In the decision letter the Deciding Official stated:

I considered your past disciplinary records, other factors including your years of service, your past work record, the nature and seriousness of the offenses with which you have been charged. I also took into consideration whether there are any mitigating or extenuating circumstances which would justify mitigation of the proposed penalty. I have concluded by preponderance of evidence.

 

Presumably, this was the Deciding Official explanation of his application of the Douglas factors. Even if this explanation were insufficient to determine whether the Agency properly weighed the Douglas factors, it was not fatal to the Agency’s penalty determination. Where the Agency fails to properly weigh the Douglas factors, the MSPB instructs that the reviewing authority must correct the agency’s penalty when all of the charges are sustained only to the extent necessary to bring it to the maximum penalty or the outermost boundary of the range of reasonable penalties.[5]

 

          However, in his testimony the Deciding Official further explained how he weighed the Douglas factors. The Deciding Official testified that the seriousness of the charges actually warranted removal, in his judgment. He further testified with respect to the seriousness of the offense:

Well, as I said earlier, obviously he had to take a tremendous amount of time to put these files on his computer, and he put them on there for a reason, so I think it's obvious that he was            probably looking at them, so that means that there  was times during the day that he wasn't working. I don't know how long it would take somebody to put 21,000 files on there.  Probably weeks.

 

In arguing that the Agency failed to prove nexus, the Union relies on a recent MSPB case.[6] The Union urges that the Agency never informed the Grievant of the basis upon which there was nexus, this violating the Grievant’s due process rights. The Arbitrator disagrees. The basis for the nexus is self-evident in the charge. The Grievant was charged with conduct which violated Agency regulations and which constituted misuse of Agency property. The connection between the efficiency of the service and both the proper use of government property and the compliance with Agency regulations is ineluctable.

 

          Solis, however, is relevant to this case. In Solis the Agency relied on the fact that the employee, a Drug Enforcement Administration agent, would be subject to impeachment in criminal matters as a basis for its penalty consideration. The Agency, however, did not raise this consideration in its proposal to remove the employee. The MSPB held that the Agency violated the employee’s due process rights by denying him notice of the specific information considered and an opportunity to respond.[7] As a result, the MSPB determined that the removal must be reversed and the employee “must be afforded a ‘new constitutionally correct removal procedure’.”[8] In this case, Smith testified that in assessing the discipline to be imposed on the Grievant, he considered that it probably took weeks for the Grievant to download the material. He also testified that it was “obvious” that the Grievant was spending time viewing the material, and thus there were times during the day when he wasn’t working. There is no evidence in the record to support these assertions. Further, even if the record supported these claims, the Grievant was not charged with spending a significant amount of time downloading the material or with viewing the material during working hours. Similarly, he was not informed that such activities would be considered in assessing the penalty against him.

 

          Although this appears to be a technical error on the Agency’s part, and the discipline imposed on the Grievant was arguably well within permissible perimeters based on the nature of his misconduct, the error cannot be considered harmless. When a due process violation occurs the harmful error doctrine does not come into play. Instead the employee is automatically entitled to a new constitutionally correct proceeding. [9] Under these circumstances, the Arbitrator has no choice but to reverse the action against the Grievant.

 

         

AWARD

          1. The Grievance is sustained.

          2. The Agency shall cancel the Grievant’s thirty day suspension           and amend its records to reflect the rescission of the suspension

          3. The Grievant shall receive all pay, benefits and entitlements           provided under the Back Pay Act arising out of the rescission of the     suspension.
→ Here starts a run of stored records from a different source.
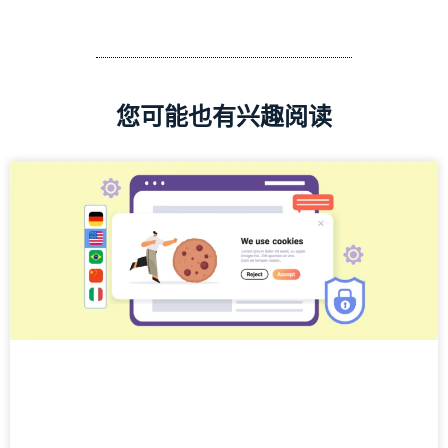
您可能也有兴趣阅读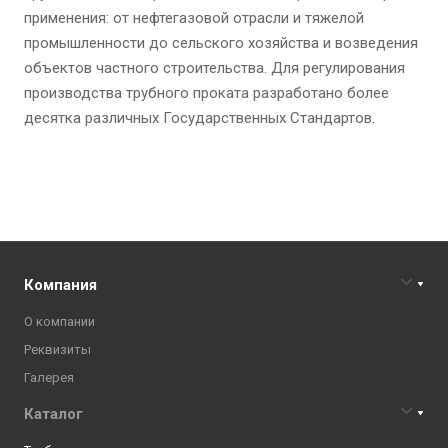
применения: от нефтегазовой отрасли и тяжелой
промышленности до сельского хозяйства и возведения
объектов частного строительства. Для регулирования
производства трубного проката разработано более
десятка различных Государственных Стандартов.
Компания
О компании
Реквизиты
Галерея
Каталог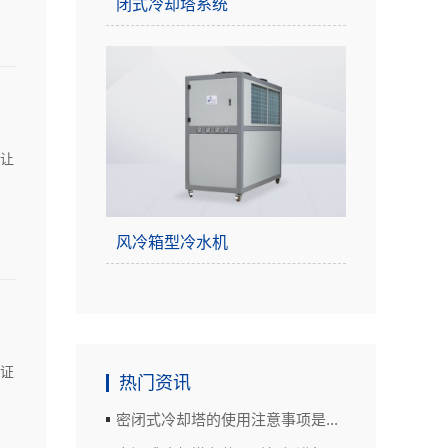
闭式冷却塔系统
让
风冷箱型冷水机
证
热门资讯
密闭式冷却塔的使用注意事项是...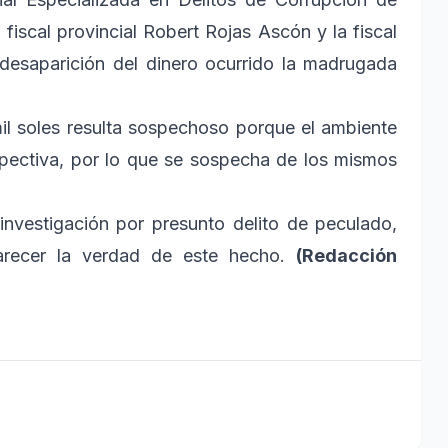
fiscal provincial Robert Rojas Ascón y la fiscal
 desaparición del dinero ocurrido la madrugada
 mil soles resulta sospechoso porque el ambiente
pectiva, por lo que se sospecha de los mismos
a investigación por presunto delito de peculado,
larecer la verdad de este hecho.
(Redacción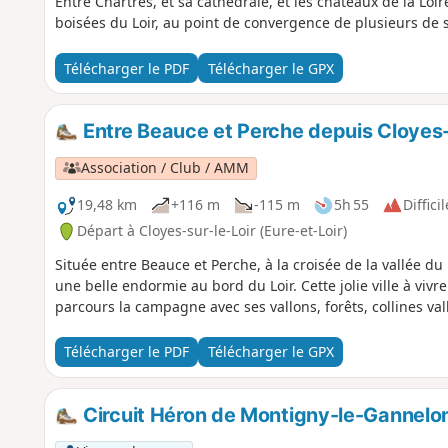
Entre Chartres, et sa cathédrale, et les châteaux de la Loire
boisées du Loir, au point de convergence de plusieurs de ses 
Télécharger le PDF
Télécharger le GPX
Entre Beauce et Perche depuis Cloyes-
Association / Club / AMM
19,48 km
+116 m
-115 m
5h 55
Difficil
Départ à Cloyes-sur-le-Loir (Eure-et-Loir)
Située entre Beauce et Perche, à la croisée de la vallée du L
une belle endormie au bord du Loir. Cette jolie ville à vi
parcours la campagne avec ses vallons, forêts, collines va
Télécharger le PDF
Télécharger le GPX
Circuit Héron de Montigny-le-Gannelo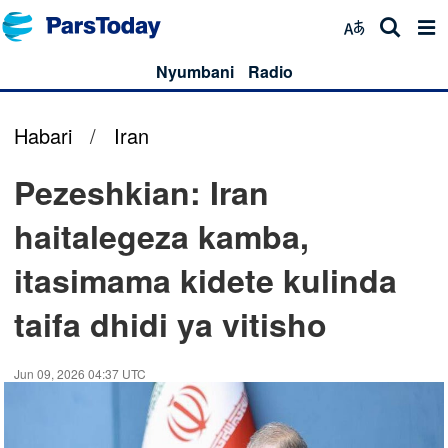
Nyumbani
Radio
Habari
/
Iran
Pezeshkian: Iran
haitalegeza kamba,
itasimama kidete kulinda
taifa dhidi ya vitisho
Jun 09, 2026 04:37 UTC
          4. The Arbitrator will retain jurisdiction for sixty days from   the date of       this Award to resolve any disputes regarding    compliance with this           Award.

 

 

Dated this 13th day of April, 2012

         

                                                    

                                                                                                                                           ______________________________

                                                       Stephen E. Alpern

                                                       Arbitrator

 

 



[1] The material was alternately described as “pornographic” or “sexually explicit” or “sexually oriented.” The Arbitrator had neither the inclination nor the need to review all of the images. Two randomly chosen images were at the least sexually explicit or sexually oriented, and were arguably pornographic.
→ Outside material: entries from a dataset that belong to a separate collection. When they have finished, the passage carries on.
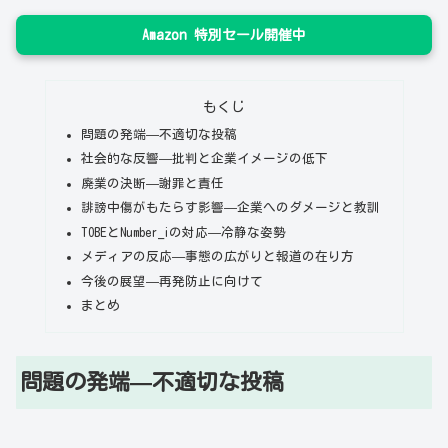
Amazon 特別セール開催中
もくじ
問題の発端—不適切な投稿
社会的な反響—批判と企業イメージの低下
廃業の決断—謝罪と責任
誹謗中傷がもたらす影響—企業へのダメージと教訓
TOBEとNumber_iの対応—冷静な姿勢
メディアの反応—事態の広がりと報道の在り方
今後の展望—再発防止に向けて
まとめ
問題の発端—不適切な投稿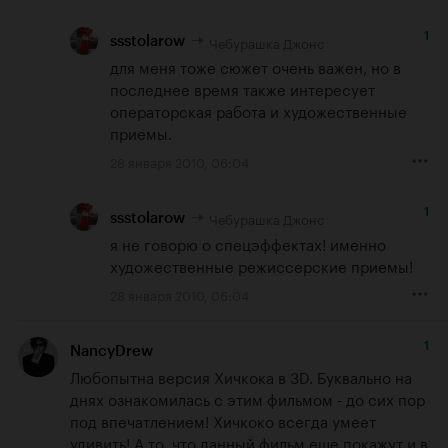
1
Чебурашка Джонс
ssstolarow
для меня тоже сюжет очень важен, но в 
последнее время также интересует 
операторская работа и художественные 
приемы.
28 января 2010, 06:04
1
Чебурашка Джонс
ssstolarow
я не говорю о спецэффектах! именно 
художественные режиссерские приемы!
28 января 2010, 06:04
1
NancyDrew
Любопытна версия Хичкока в 3D. Буквально на 
днях ознакомилась с этим фильмом - до сих пор 
под впечатлением! Хичкоко всегда умеет 
удивить! А то, что данный фильм еще покажут и в 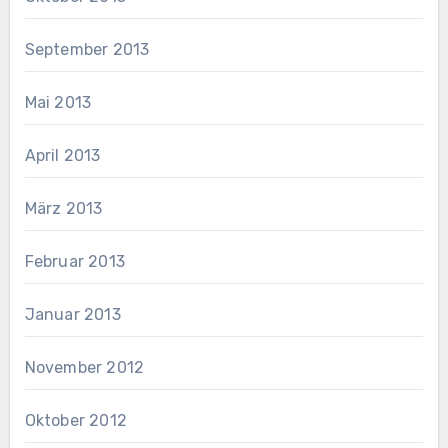
September 2013
Mai 2013
April 2013
März 2013
Februar 2013
Januar 2013
November 2012
Oktober 2012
[2]  Douglas, et al. v. Veterans Administration, et al., 5 MSPB 313 (1991).

[3] See, Beaudoin v. Veterans Administration, 98 MSPR 489, ¶ 11 (2005).

[4] See, Hillen v. Dep’t of the Army, 35 M.S.P.R. 453, 458 (1987).

 

[5] Stuhlmacher v. Unites States Postal Service, 89 M.S.P.R. 272, ¶ 14 (2001), and cases cited therein.                                       

[6] Solis v. Department of Justice, 2012 MSPB 21 (2012)

[7] Id., at ¶ 10.

[8] Id., at ¶ 10, quoting Ward v. U.S. Postal Service, 634 F.3d 1274, at 1280 (Fed. Cir. 2011)..

[9] Ward, 634 F. 3d at 1279.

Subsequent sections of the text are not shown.